O papel dos pais de filhos que estão praticando bullying é fundamental e determinante para o desfecho, nesses casos. O primordial é entender que a postura deles vai representar um modelo de comportamento para a criança. Quanto mais violentos forem, mais violenta a criança também será. Muitas crianças que praticam bullying normalizaram esse comportamento após serem vítimas", esclarece. "O trabalho dos pais deve ser de incentivar uma reflexão sobre responsabilidades. "Depois, os pais precisam ser claros e manter-se firmes nos valores familiares para restabelecer limites e incentivar a criança a pedir desculpas à vítima e reparar seu erro", aconselha.

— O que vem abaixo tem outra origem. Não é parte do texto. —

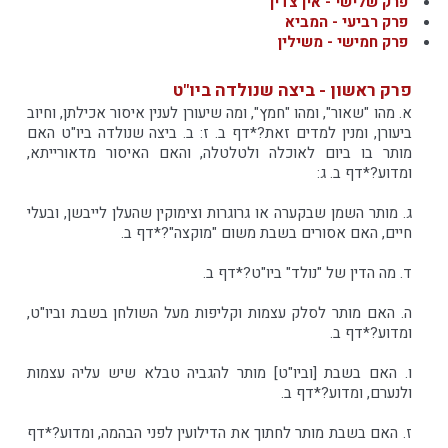
פרק שלישי - אין צדין
פרק רביעי - המביא
פרק חמישי - משילין
פרק ראשון - ביצה שנולדה ביו"ט
א. מהו "שאור", ומהו "חמץ", ומה שיעורן לענין איסור אכילתן, וחיוב
ביעורן, ומנין למדים זאת?*דף ב. ז: ב. ביצה שנולדה ביו"ט האם
מותר בו ביום לאוכלה ולטלטלה, והאם האיסור מדאורייתא,
ומדוע?*דף ב. ג:
ג. מותר השמן שבקערה או גרוגרות וצימוקין שהעלן לייבשן, ובעלי
חיים, האם אסורים בשבת משום "מוקצה"?*דף ב.
ד. מה הדין של "נולד" ביו"ט?*דף ב.
ה. האם מותר לסלק עצמות וקליפות מעל השולחן בשבת וביו"ט,
ומדוע?*דף ב.
ו. האם בשבת [וביו"ט] מותר להגביה טבלא שיש עליה עצמות
ולנערם, ומדוע?*דף ב.
ז. האם בשבת מותר לחתוך את הדילועין לפני הבהמה, ומדוע?*דף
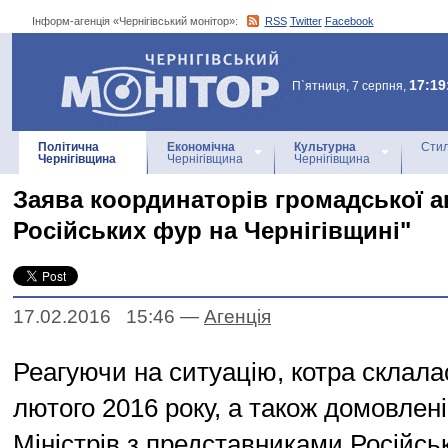
Інформ-агенція «Чернігівський монітор»:
RSS
Twitter
Facebook
Інформ-агенція
«Чернігівський монітор»
17:19
П`ятниця, 7 серпня,
Політична
Економічна
Культурна
Стил
Чернігівщина
Чернігівщина
Чернігівщина
Заява координаторів громадської а
Російських фур на Чернігівщині"
17.02.2016 15:46
—
Агенцiя
Реагуючи на ситуацію, котра склала
лютого 2016 року, а також домовлені
Міністрів з представниками Російськ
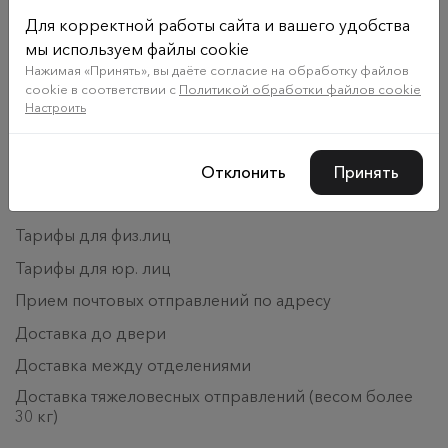
Заключить договор
Для корректной работы сайта и вашего удобства
мы используем файлы cookie
Новости
Нажимая «Принять», вы даёте согласие на обработку файлов
Наши партнеры
cookie в соответствии с
Политикой обработки файлов cookie
Настроить
Вакансии
Рекламодателям
Отклонить
Принять
Услуги и тарифы
Тарифы для физ.лиц
Тарифы для юр. лиц
Прием почтовых отправлений по адресу
Доставка до двери
Доставка между отделениями
Доставка тяжеловесных отправлений (весом более
30 кг)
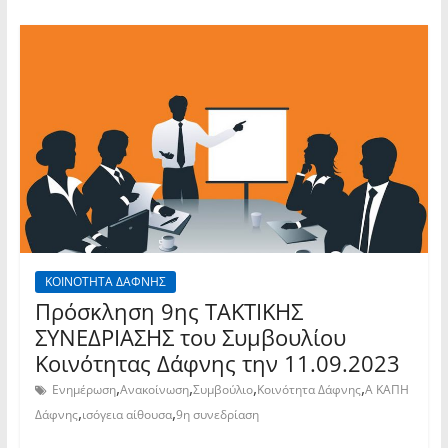
ΚΟΙΝΟΤΗΤΑ ΔΑΦΝΗΣ
Πρόσκληση 9ης TAKTIKHΣ
ΣΥΝΕΔΡΙΑΣΗΣ του Συμβουλίου
Κοινότητας Δάφνης την 11.09.2023
,
,
,
,
Ενημέρωση
Ανακοίνωση
Συμβούλιο
Κοινότητα Δάφνης
Α ΚΑΠΗ
,
,
Δάφνης
ισόγεια αίθουσα
9η συνεδρίαση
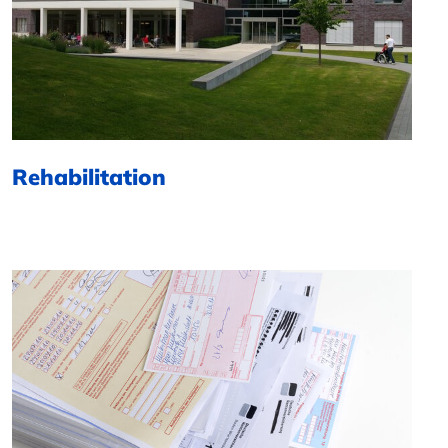
Rehabilitation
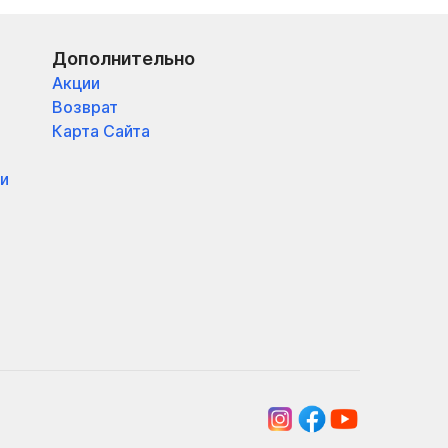
Дополнительно
Акции
Возврат
Карта Сайта
и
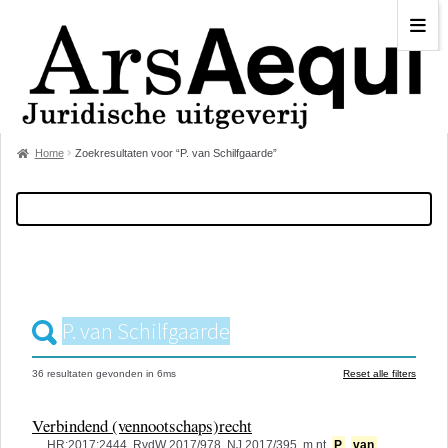
Home
Zoekresultaten voor “P. van Schilfgaarde”
36 resultaten
gevonden in
6
ms
Reset alle filters
Verbindend (vennootschaps)recht
… HR:2017:2444, RvdW 2017/978, NJ 2017/395, m.nt.
P
.
van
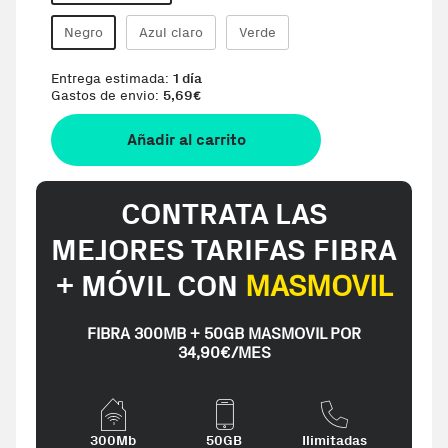
Negro
Azul claro
Verde
Entrega estimada:
1 día
Gastos de envio:
5,69
€
Añadir al carrito
CONTRATA LAS
MEJORES TARIFAS FIBRA
+ MÓVIL CON
MASMOVIL
FIBRA 300MB + 50GB MASMOVIL POR
34,90€/MES
300Mb
50GB
Ilimitadas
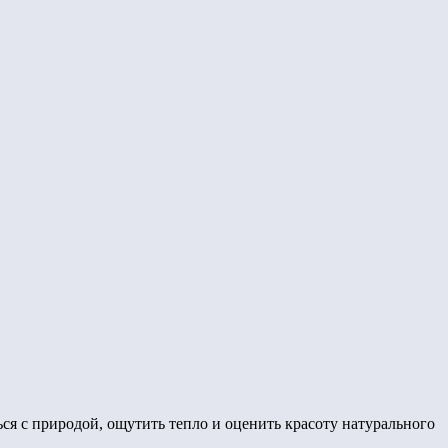
ся с природой, ощутить тепло и оценить красоту натурального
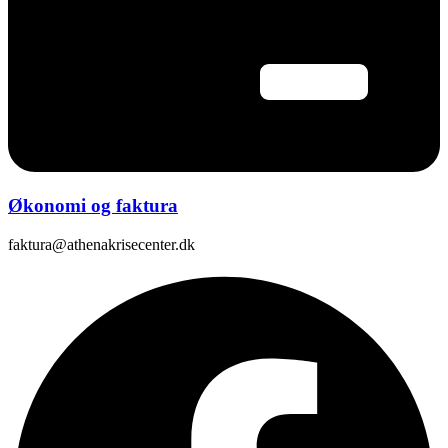
Økonomi og faktura
faktura@athenakrisecenter.dk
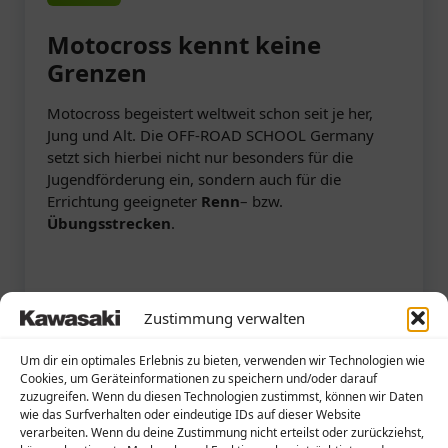
Motocross kennt keine
Grenzen
Motocross begeistert weltweit schon seit je her,
Jung und Alt. Die OFF-ROAD SCHOOL Germany
setzt sich hierbei nicht nur besonders für die
Jugendförderung ein, sondern auch für die
Errichtung geeigneter
Renn
– bzw.
Übungsstrecken
.
Weiterlesen
Zustimmung verwalten
Um dir ein optimales Erlebnis zu bieten, verwenden wir Technologien wie
Cookies, um Geräteinformationen zu speichern und/oder darauf
zuzugreifen. Wenn du diesen Technologien zustimmst, können wir Daten
wie das Surfverhalten oder eindeutige IDs auf dieser Website
verarbeiten. Wenn du deine Zustimmung nicht erteilst oder zurückziehst,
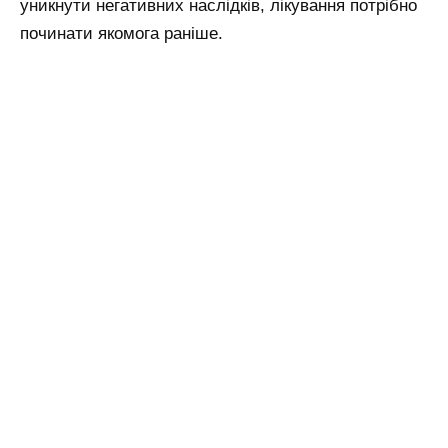
уникнути негативних наслідків, лікування потрібно
починати якомога раніше.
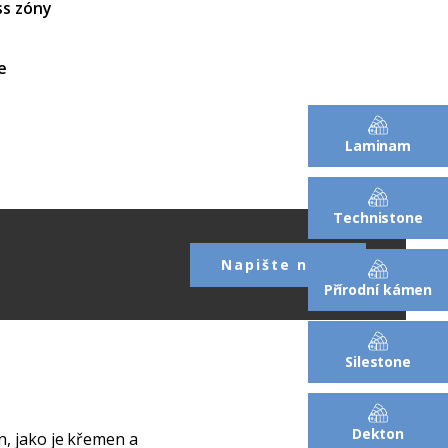
ss zóny
e
Laminam
Technistone
Napište nám
Přírodní kámen
Silestone
Dekton
n, jako je křemen a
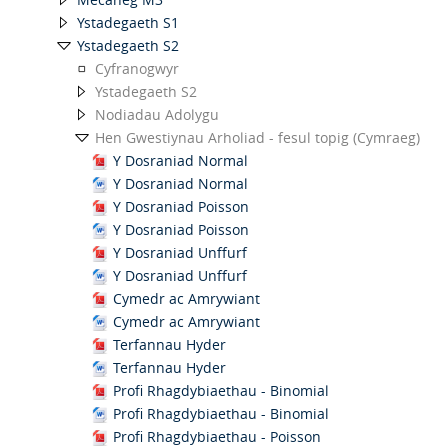
Ystadegaeth S1
Ystadegaeth S2
Cyfranogwyr
Ystadegaeth S2
Nodiadau Adolygu
Hen Gwestiynau Arholiad - fesul topig (Cymraeg)
Y Dosraniad Normal
Y Dosraniad Normal
Y Dosraniad Poisson
Y Dosraniad Poisson
Y Dosraniad Unffurf
Y Dosraniad Unffurf
Cymedr ac Amrywiant
Cymedr ac Amrywiant
Terfannau Hyder
Terfannau Hyder
Profi Rhagdybiaethau - Binomial
Profi Rhagdybiaethau - Binomial
Profi Rhagdybiaethau - Poisson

Lutar contra o bullying é tarefa de todos
Ana aponta que outro mito comum é acreditar que o bullying está limitado ao ambiente escolar ou é uma responsabilidade exclusiva da escola. "A escola deve promover uma cultura de respeito e diversidade. O que faz isso são políticas claras contra o bullying e iniciativas educativas voltadas para empatia e resolução de conflitos, com foco em uma socialização saudável. Mas não é só a escola que deve ter essa postura, é importante que a sociedade como um todo tenha consciência desse problema e busque adotar uma postura combativa", finaliza a especialista.